Human biology was a direct inspiration, Brown reports. Just as our immune systems create multiple triggers that send white blood cells to target viral and other kinds of attacks, future computer systems might deploy several thousand of these small applications at once. When a forensic virtual machine detects something it's programmed to notice, it sends off alarms that cause others to gather around the potential problem and search for their own signature symptoms.
"It'll start to build up a picture," says Brown. "If you get sufficient evidence that enough of these different components seem to be present in your infrastructure, then it looks like you're really under attack."
Doubly dynamic – randomized virtualization
In addition to residing outside of the operating system they're designed to protect, forensic virtual machines operate randomly until they find something suspicious. As a result, attackers can never be sure whether or not they are being observed.
The HP team, though, is adding a second layer of randomization.
Nearly all serious attacks require knowing the specific configuration of the target system's memory, data and software instructions in order to exploit a vulnerability and then take control of the machine.
The dynamic defense approach, however, also randomizes the infrastructure itself.
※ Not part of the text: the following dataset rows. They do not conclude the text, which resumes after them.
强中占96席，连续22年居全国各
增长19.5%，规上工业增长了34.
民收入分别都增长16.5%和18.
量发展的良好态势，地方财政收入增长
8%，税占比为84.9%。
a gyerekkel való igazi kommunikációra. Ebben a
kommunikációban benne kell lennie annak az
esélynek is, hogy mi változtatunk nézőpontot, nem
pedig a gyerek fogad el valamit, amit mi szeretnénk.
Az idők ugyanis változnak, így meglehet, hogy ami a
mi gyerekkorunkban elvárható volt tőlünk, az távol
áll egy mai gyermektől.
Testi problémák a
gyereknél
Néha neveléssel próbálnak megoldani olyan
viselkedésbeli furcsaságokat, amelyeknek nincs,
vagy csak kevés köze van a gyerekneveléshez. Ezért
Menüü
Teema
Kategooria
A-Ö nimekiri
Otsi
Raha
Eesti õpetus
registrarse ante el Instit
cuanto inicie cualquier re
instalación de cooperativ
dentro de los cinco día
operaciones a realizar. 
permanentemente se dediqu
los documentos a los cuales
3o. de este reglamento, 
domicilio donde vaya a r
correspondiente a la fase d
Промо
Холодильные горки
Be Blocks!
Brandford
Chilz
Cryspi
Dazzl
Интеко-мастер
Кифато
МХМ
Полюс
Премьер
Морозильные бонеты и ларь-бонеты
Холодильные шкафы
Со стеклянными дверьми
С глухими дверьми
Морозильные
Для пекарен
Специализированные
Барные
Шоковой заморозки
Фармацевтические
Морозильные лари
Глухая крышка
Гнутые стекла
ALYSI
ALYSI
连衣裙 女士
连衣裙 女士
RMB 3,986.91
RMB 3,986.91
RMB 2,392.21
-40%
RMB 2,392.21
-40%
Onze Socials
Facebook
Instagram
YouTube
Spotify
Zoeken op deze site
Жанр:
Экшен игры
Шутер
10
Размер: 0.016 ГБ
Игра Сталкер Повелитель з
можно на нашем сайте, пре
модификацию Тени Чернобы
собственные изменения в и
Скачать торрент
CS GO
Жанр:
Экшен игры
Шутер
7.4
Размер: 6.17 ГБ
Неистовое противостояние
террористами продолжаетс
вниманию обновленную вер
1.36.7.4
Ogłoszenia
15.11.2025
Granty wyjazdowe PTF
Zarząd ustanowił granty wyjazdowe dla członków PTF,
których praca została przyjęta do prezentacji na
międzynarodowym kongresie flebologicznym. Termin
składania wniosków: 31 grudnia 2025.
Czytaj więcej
This is done in a way that doesn't affect the functioning of the application or the services that run on the system.
"The application doesn't really know that it's being randomized," explains Brown. "It's still just doing what it's always been programmed to do. But when an attacker breaks into the system and looks inside, it won't look like what they thought it was going to. So any mechanism that they planned to use to attack is no longer valid."
More to do
Dynamic defense promises to make it both harder to launch an attack and more likely that novel attacks will be detected before being fully activated – achieving what traditional signature-based security solutions currently fail to do.
The HP team is now generating a proof of concept for Dynamic Defense and has already created several user interface demonstrators for it.
"If we prove it in the lab, we will then use it on HP's own network," says lab director Sadler.
But they won't succeed, he adds, without robust support from other HP teams that identify the constantly evolving off-the-shelf elements from which new attacks are compiled. And once they've identified an attack that is likely being planned, more work is always required to then neutralize and remove the offending malware.
"None of these things are ever perfect," Sadler suggests. "What you are always looking for are ways of trying to tip the balance in favor of defenders. You want the cost of attack to be as high as you can possibly make it, and the cost of effective defense to be as low as you can make it."
That issue of cost is important. As computer systems grow more complex, it becomes prohibitively expensive to try and secure an entire system all of the time.
"At the end of the day, a company's cloud infrastructure is there to run revenue generating applications for its customers," notes Brown. "You don't want to be using up your resources throwing unnecessary security at it. One of the great advantages of Dynamic Defense is that is can be lean, deploying its resources to meet emerging threats as needed, delaying the use of the really big guns until they can have maximum effect".